**EXERCISE BRIEF**
Output word for word the lines from the one with "10758 (238, 1820)" to the final line of the data, both ends included, but skip the pictures.

==== DATA PROVIDED ====

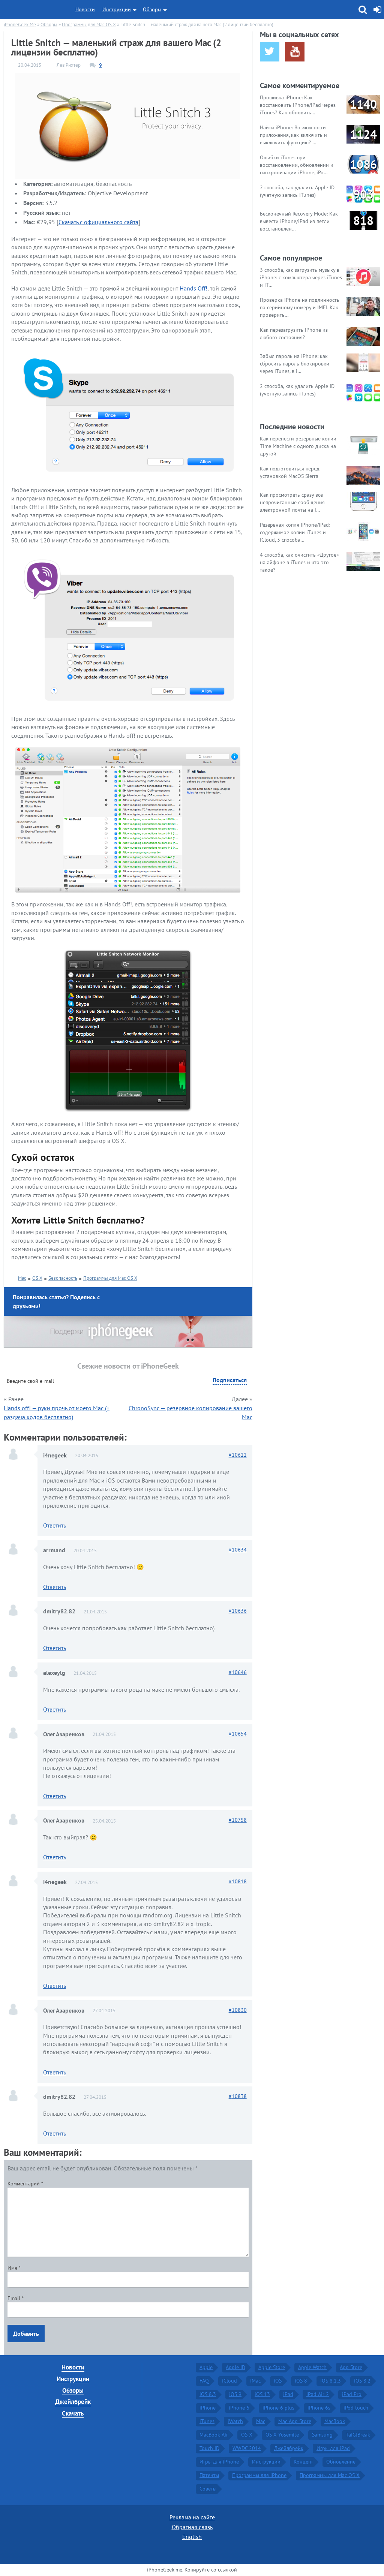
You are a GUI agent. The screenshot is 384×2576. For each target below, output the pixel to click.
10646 (238, 1672)
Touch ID (209, 2448)
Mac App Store (294, 2421)
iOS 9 (235, 2394)
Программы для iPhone (259, 2475)
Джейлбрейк (73, 2402)
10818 (238, 1881)
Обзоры (152, 9)
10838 (238, 2096)
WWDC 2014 (246, 2448)
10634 (238, 1549)
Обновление (341, 2461)
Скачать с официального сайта (98, 222)
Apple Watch (312, 2367)
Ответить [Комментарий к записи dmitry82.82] (54, 1648)
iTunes (207, 2421)
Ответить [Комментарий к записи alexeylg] (54, 1709)
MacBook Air (214, 2434)
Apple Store (271, 2367)
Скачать (73, 2413)
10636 (238, 1610)
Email (16, 2298)
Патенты (209, 2475)
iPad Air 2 (317, 2394)
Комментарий (25, 2183)
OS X (37, 1278)
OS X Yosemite (282, 2434)
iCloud (229, 2380)
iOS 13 (262, 2394)
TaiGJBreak (358, 2434)
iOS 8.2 (362, 2380)
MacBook (334, 2421)
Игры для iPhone (219, 2461)
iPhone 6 (239, 2407)
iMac (255, 2380)
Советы (208, 2488)
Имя (14, 2267)
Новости (85, 9)
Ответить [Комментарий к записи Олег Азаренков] (54, 1796)
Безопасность (62, 1278)
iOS (278, 2380)
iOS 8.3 (208, 2394)
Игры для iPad (333, 2448)
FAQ (204, 2380)
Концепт (303, 2461)
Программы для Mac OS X (110, 1278)
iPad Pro (352, 2394)
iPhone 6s (319, 2407)
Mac (22, 1278)
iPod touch (356, 2407)
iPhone (208, 2407)
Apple (206, 2367)
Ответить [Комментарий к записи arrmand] (54, 1587)
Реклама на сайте (192, 2517)
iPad (288, 2394)
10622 (238, 1454)
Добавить (26, 2333)
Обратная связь (192, 2527)
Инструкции (116, 9)
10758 (238, 1820)
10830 (238, 2010)
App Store (351, 2367)
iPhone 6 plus (278, 2407)
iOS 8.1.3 (330, 2380)
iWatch (235, 2421)
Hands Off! (193, 288)
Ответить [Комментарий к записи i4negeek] (54, 1525)
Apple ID (235, 2367)
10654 (238, 1733)
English (192, 2536)
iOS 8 (301, 2380)
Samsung (322, 2434)
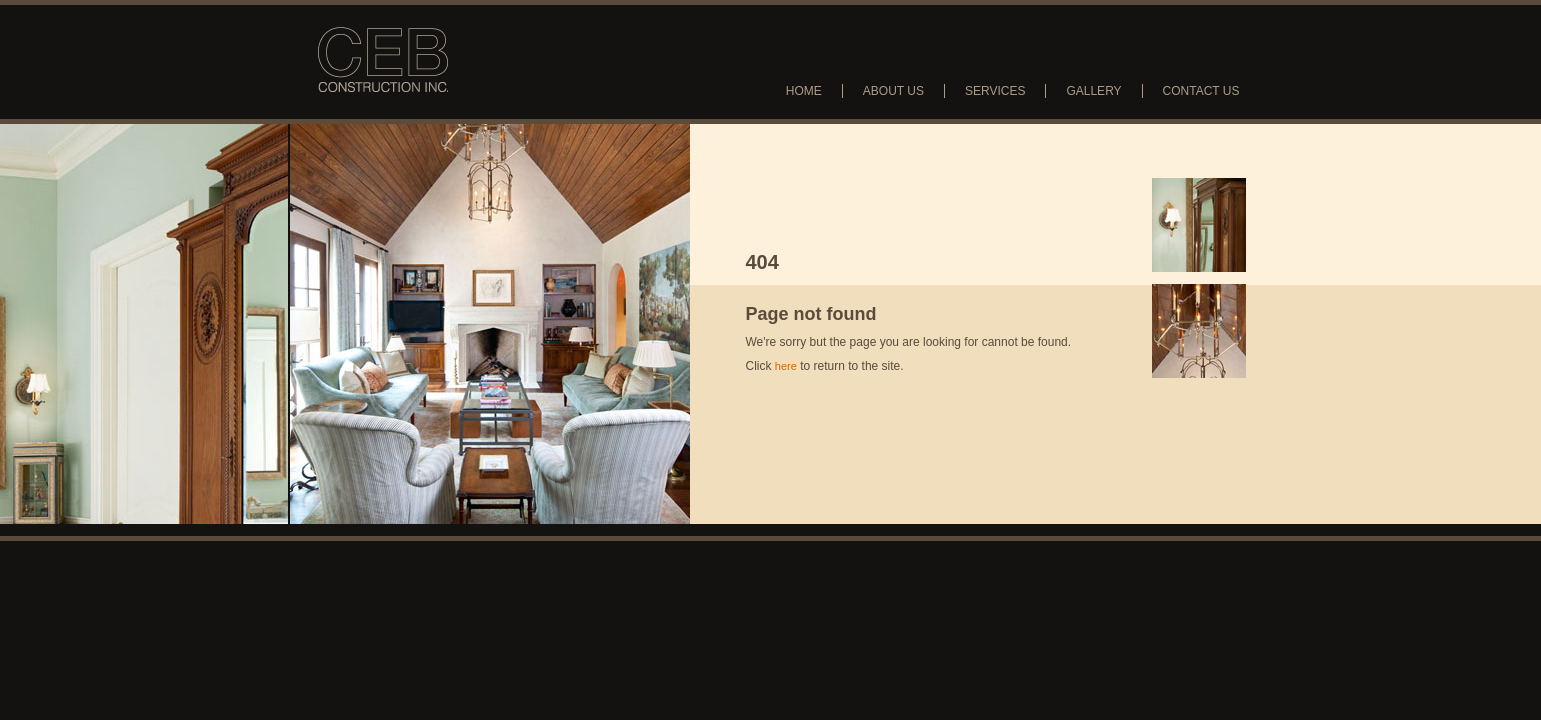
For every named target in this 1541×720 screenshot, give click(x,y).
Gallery (1093, 91)
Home (804, 91)
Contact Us (1201, 91)
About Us (893, 91)
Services (995, 91)
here (786, 366)
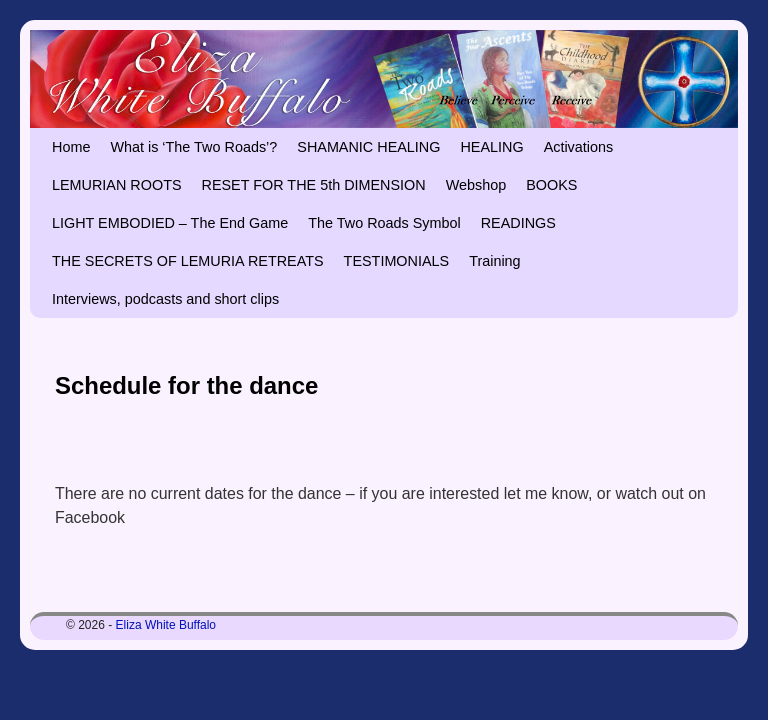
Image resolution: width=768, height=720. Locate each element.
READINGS (518, 223)
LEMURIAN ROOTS (117, 185)
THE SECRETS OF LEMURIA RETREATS (188, 261)
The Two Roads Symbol (384, 223)
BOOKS (551, 185)
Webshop (476, 185)
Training (494, 261)
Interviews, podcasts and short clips (165, 299)
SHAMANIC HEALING (368, 147)
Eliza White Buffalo (166, 625)
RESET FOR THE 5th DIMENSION (314, 185)
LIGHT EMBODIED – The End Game (170, 223)
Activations (579, 147)
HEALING (491, 147)
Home (71, 147)
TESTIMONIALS (397, 261)
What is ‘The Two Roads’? (193, 147)
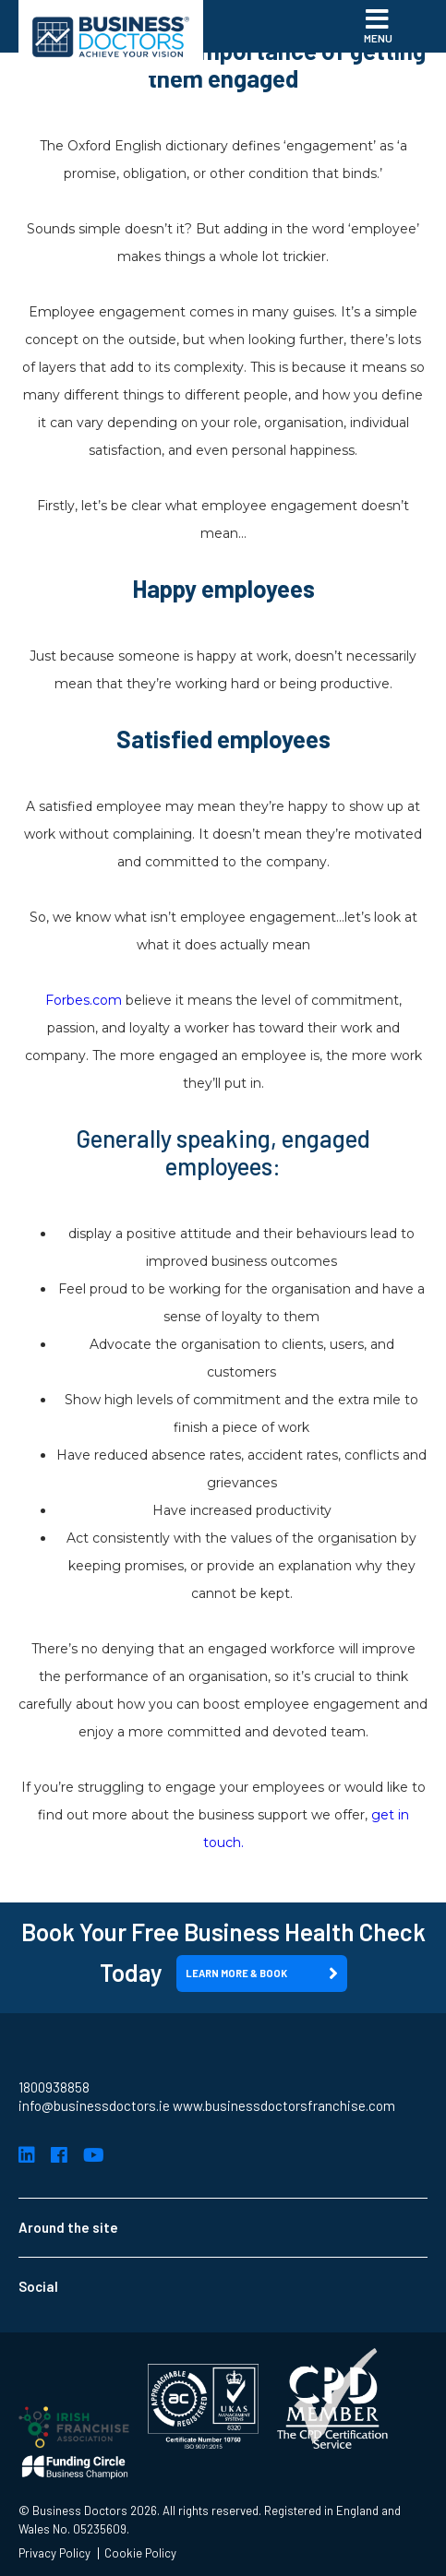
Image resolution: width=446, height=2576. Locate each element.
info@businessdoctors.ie (94, 2105)
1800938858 (54, 2087)
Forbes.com (83, 1000)
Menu (378, 25)
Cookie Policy (140, 2553)
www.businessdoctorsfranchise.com (284, 2105)
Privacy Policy (54, 2553)
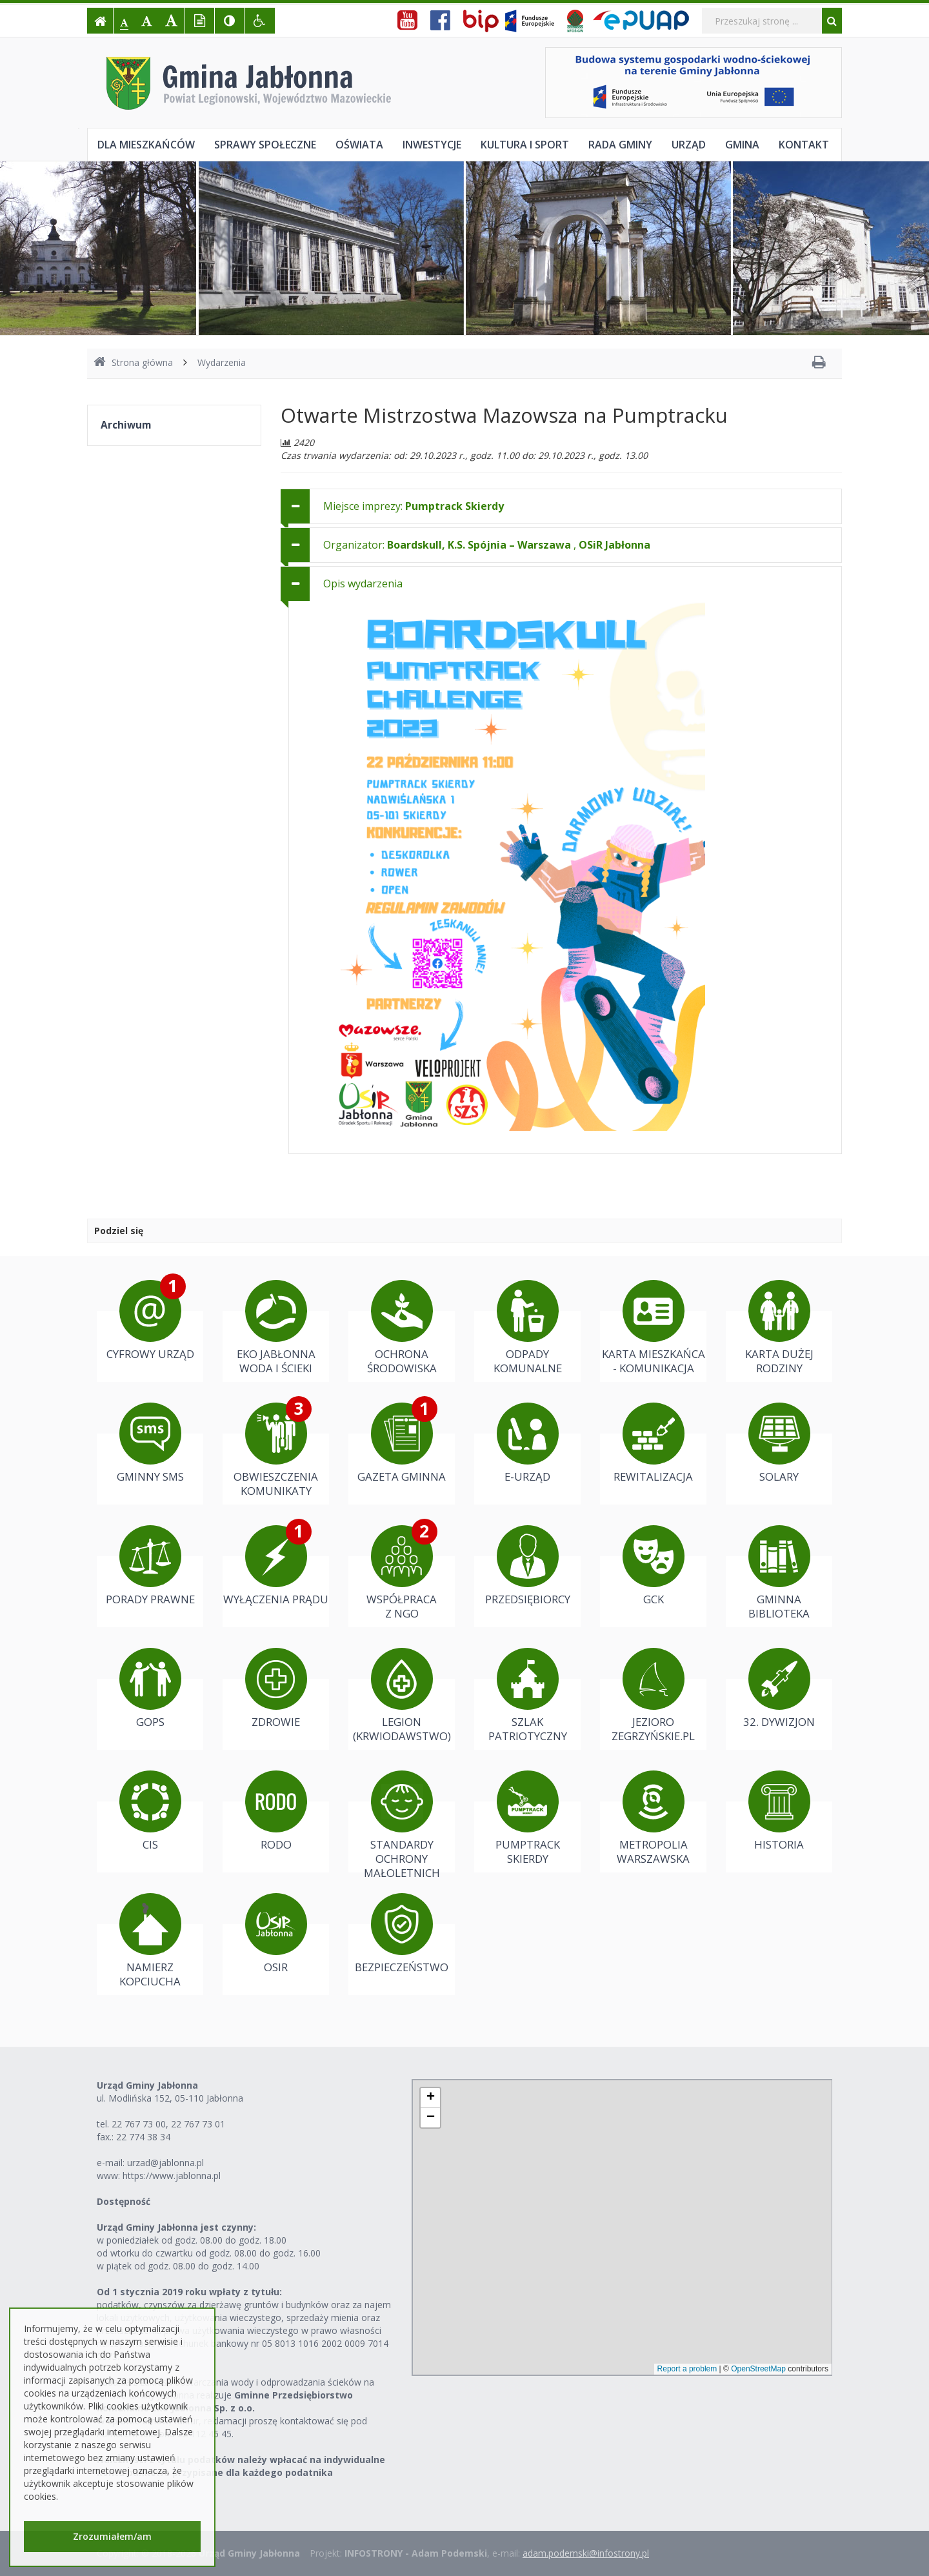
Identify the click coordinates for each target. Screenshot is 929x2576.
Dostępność (123, 2201)
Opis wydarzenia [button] (363, 583)
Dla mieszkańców (146, 144)
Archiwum (126, 425)
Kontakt (804, 144)
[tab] (561, 506)
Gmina (742, 144)
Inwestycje (432, 144)
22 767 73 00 (139, 2124)
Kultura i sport (525, 144)
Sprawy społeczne (265, 144)
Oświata (359, 144)
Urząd (689, 144)
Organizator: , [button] (486, 545)
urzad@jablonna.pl (165, 2162)
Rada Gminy (620, 144)
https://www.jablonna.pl (172, 2175)
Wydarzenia (221, 362)
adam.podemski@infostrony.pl (586, 2553)
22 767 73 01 (198, 2124)
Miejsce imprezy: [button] (413, 506)
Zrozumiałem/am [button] (112, 2536)
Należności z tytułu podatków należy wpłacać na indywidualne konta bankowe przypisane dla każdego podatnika (241, 2466)
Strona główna (133, 362)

====

**ANSWER TO THE PROBLEM**
10758 (238, 1820)
10830 (238, 2010)
App Store (351, 2367)
iPhone 6 plus (278, 2407)
iOS 8.1.3 (330, 2380)
iWatch (235, 2421)
Hands Off! (193, 288)
Ответить [Комментарий к записи i4negeek] (54, 1525)
Apple ID (235, 2367)
10654 (238, 1733)
English (192, 2536)
iOS 8 (301, 2380)
Samsung (322, 2434)
For every named target in this 1541×720 screenshot, give click(x,y).
Gallery (1093, 91)
Home (804, 91)
Contact Us (1201, 91)
About Us (893, 91)
Services (995, 91)
here (786, 366)
Image resolution: width=768, height=720. Locate each element.
READINGS (518, 223)
LEMURIAN ROOTS (117, 185)
THE SECRETS OF LEMURIA RETREATS (188, 261)
The Two Roads Symbol (384, 223)
BOOKS (551, 185)
Webshop (476, 185)
Training (494, 261)
Interviews, podcasts and short clips (165, 299)
SHAMANIC HEALING (368, 147)
Eliza White Buffalo (166, 625)
RESET FOR THE 5th DIMENSION (314, 185)
LIGHT EMBODIED – The End Game (170, 223)
Activations (579, 147)
HEALING (491, 147)
Home (71, 147)
TESTIMONIALS (397, 261)
What is ‘The Two Roads’? (193, 147)
Image resolution: width=446, height=2576. Locate each element.
info@businessdoctors.ie (94, 2105)
1800938858 (54, 2087)
Forbes.com (83, 1000)
Menu (378, 25)
Cookie Policy (140, 2553)
www.businessdoctorsfranchise.com (284, 2105)
Privacy Policy (54, 2553)
Identify the click coordinates for each target. Screenshot is 929x2576.
Dostępność (123, 2201)
Opis wydarzenia [button] (363, 583)
Dla mieszkańców (146, 144)
Archiwum (126, 425)
Kontakt (804, 144)
[tab] (561, 506)
Gmina (742, 144)
Inwestycje (432, 144)
22 767 73 00 (139, 2124)
Kultura i sport (525, 144)
Sprawy społeczne (265, 144)
Oświata (359, 144)
Urząd (689, 144)
Organizator: , [button] (486, 545)
urzad@jablonna.pl (165, 2162)
Rada Gminy (620, 144)
https://www.jablonna.pl (172, 2175)
Wydarzenia (221, 362)
adam.podemski@infostrony.pl (586, 2553)
22 767 73 01 (198, 2124)
Miejsce imprezy: [button] (413, 506)
Zrozumiałem/am [button] (112, 2536)
Należności z tytułu podatków należy wpłacać na indywidualne konta bankowe przypisane dla każdego podatnika (241, 2466)
Strona główna (133, 362)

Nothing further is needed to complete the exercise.